In the prevalent foundry-design house eco-system, achieving optimal yield outcome requires close engagement between players. An integrated data framework is a key enabler for such collaborations, where product and process insights meet. In this talk, we propose a complete work-flow where design-side DFT (design-for-test), diagnostics and product layout features are combined with production data and proprietary fine-grained process monitors to facilitate the efficient identification/quantification of yield drivers and mechanisms. This understanding, in turn, supports both fab-side production improvements and design-side DFM (design-for-manufacturing) mitigations.

speaker

Han Yu

Marketing Cooperation Director of Empyrean Technology

Bio.: Yu Han, with the Chinese National Senior Engineer Title, graduated from Beihang University with Master Degree in 2007. He worked for Empyrean Technology Corp.(Empyrean) from 2010 till now. He is now the Senior Technical Marketing Director of Empyrean, leading some business including external technical corporation and university programs. He has published over 10 articles on academic journals such as IEEE-DAC, ACM-GLSVLSI, China Integrated Circuit etc. as the first author. He has also served as a review expert of the "National Project of Micro-Nano Electronics", the deputy director of the editorial board of "National Vocational and Technical Skill Standards - Integrated Circuit Engineering", and the director of Guangdong EDA Engineering Center.

This presentation will show some commercial EDA tool having used AI Algorithm like machine learning and neural network. It will also discuss the possible applications of big language model in EDA field.

speaker

Mehdi B. Tahoori

Professor at KIT (Karlsruhe Institute of Technology)

Bio.: Mehdi B. Tahoori is Professor and the Chair of Dependable Nano-Computing at Karlsruhe Institute of Technology (KIT), Germany. He received the B.S. degree in computer engineering from Sharif University of Technology, Tehran, Iran, in 2000, and the M.S. and Ph.D. degrees in electrical engineering from Stanford University, Stanford, CA, in 2002 and 2003, respectively. He is currently the deputy editor-in-chief of IEEE Design and Test Magazine. He was the editor-in-chief of Elsevier Microelectronic Reliability journal.
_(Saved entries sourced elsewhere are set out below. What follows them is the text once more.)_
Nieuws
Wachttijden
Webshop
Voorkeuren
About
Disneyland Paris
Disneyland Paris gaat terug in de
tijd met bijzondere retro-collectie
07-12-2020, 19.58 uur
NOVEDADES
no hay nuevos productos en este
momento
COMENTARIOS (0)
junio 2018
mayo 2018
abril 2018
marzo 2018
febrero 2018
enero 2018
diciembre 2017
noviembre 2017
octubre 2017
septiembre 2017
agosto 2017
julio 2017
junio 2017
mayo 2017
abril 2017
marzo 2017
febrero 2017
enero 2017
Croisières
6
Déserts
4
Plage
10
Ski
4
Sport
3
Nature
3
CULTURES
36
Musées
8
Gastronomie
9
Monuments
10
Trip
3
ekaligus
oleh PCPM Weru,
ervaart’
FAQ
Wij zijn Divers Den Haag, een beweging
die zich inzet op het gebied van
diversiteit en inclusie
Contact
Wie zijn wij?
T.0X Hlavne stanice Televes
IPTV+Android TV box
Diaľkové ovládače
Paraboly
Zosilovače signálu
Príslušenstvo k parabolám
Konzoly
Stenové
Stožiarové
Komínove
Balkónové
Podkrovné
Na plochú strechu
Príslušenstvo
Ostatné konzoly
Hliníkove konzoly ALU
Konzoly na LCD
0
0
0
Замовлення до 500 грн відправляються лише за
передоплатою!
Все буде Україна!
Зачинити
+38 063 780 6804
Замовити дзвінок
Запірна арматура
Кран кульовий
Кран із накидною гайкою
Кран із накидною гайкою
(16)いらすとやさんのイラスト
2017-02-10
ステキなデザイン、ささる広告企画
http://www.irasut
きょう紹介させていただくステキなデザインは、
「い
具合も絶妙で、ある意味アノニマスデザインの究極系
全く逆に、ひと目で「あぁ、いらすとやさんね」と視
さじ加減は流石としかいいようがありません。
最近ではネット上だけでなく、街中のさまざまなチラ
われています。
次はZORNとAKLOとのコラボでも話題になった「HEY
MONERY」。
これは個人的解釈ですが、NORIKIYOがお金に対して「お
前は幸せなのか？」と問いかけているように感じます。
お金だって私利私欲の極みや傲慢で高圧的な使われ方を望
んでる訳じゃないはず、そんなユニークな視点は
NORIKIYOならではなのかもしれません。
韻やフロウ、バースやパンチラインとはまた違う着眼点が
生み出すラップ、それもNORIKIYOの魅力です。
He was the program and general chair of IEEE VLSI Test Symposium in (VTS) and General Chair of IEEE European Test Symposium (ETS). Prof. Tahoori was a recipient of the US National Science Foundation Early Faculty Development (CAREER) Award in 2008 and European Research Council (ERC) Advanced Grant in 2022. He has received a number of best paper nominations and awards at various conferences and journals. He is currently the chair of IEEE European Test Technologies Technical Council (eTTTC). He is a fellow of the IEEE.

Printed electronics is an emerging and fast-growing field which can be used in many demanding and emerging application domains such as wearables, smart sensors, and Internet of Things (IoT). Unlike traditional computing and electronics domain which is mostly driven by performance characteristics, printed and flexible electronics based on additive manufacturing processes are mainly associated with low fabrication costs and low energy. Printed electronics offer certain technological advantages over their silicon-based counterparts, such as mechanical flexibility, low process temperatures, maskless and additive manufacturing possibilities. Neverteless, due to low device count, large feature sizes and high variabilities, originated in low-cost additive manufacturing, existing design automation and computing paradigms of digital VLSI are not applicable to printed electronics. This talk covers the technology, process, modeling, fabrication, design automation, and computing paradigms for circuits and systems based on additive printed technologies.